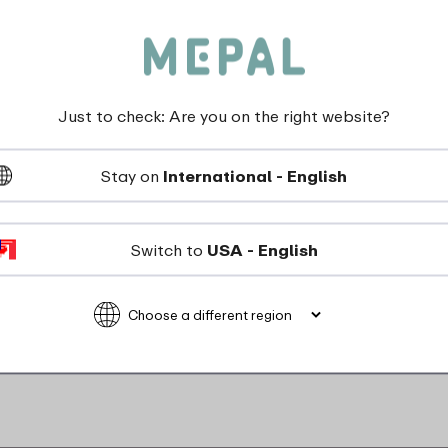
Just to check: Are you on the right website?
Stay on
International - English
Switch to
USA - English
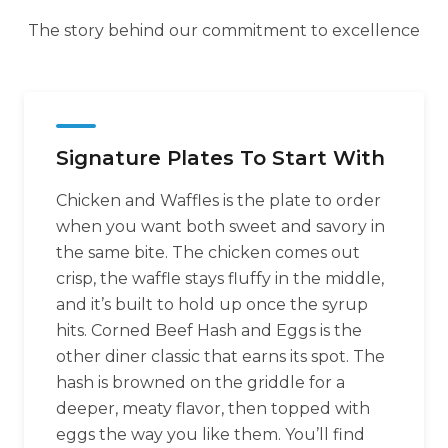
The story behind our commitment to excellence
Signature Plates To Start With
Chicken and Waffles is the plate to order
when you want both sweet and savory in
the same bite. The chicken comes out
crisp, the waffle stays fluffy in the middle,
and it’s built to hold up once the syrup
hits. Corned Beef Hash and Eggs is the
other diner classic that earns its spot. The
hash is browned on the griddle for a
deeper, meaty flavor, then topped with
eggs the way you like them. You’ll find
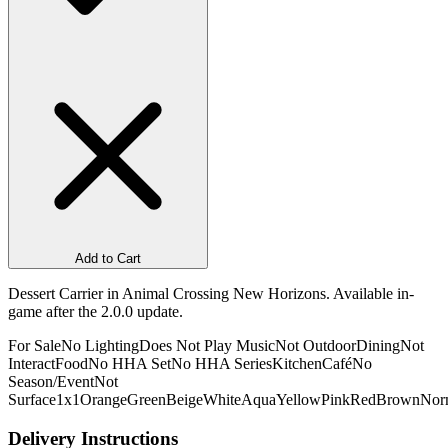
Add to Cart
Dessert Carrier in Animal Crossing New Horizons. Available in-
game after the 2.0.0 update.
For Sale
No Lighting
Does Not Play Music
Not Outdoor
Dining
Not
Interact
Food
No HHA Set
No HHA Series
Kitchen
Café
No
Season/Event
Not
Surface
1x1
Orange
Green
Beige
White
Aqua
Yellow
Pink
Red
Brown
Nor
Delivery Instructions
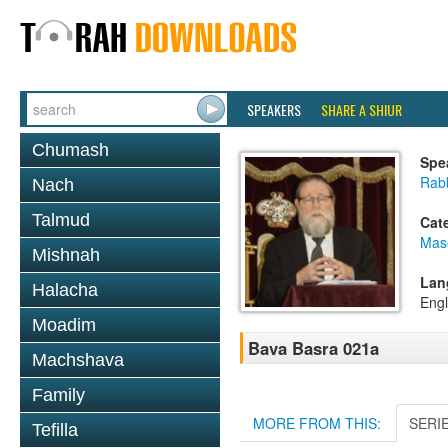
SPEAKERS
SHARE A SHIUR
Chumash
Spe
Rabb
Nach
Talmud
Cat
Mas
Mishnah
Lan
Halacha
Engl
Moadim
Bava Basra 021a
Machshava
Family
MORE FROM THIS:
SERI
Tefilla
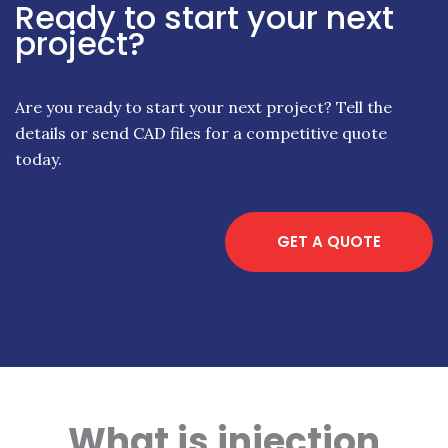
Ready to start your next
project?
Are you ready to start your next project? Tell the
details or send CAD files for a competitive quote
today.
GET A QUOTE
What is injection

———

» Exercise requirements
Return, from the material above, every line with the word "project".

» Answer
project?
Are you ready to start your next project? Tell the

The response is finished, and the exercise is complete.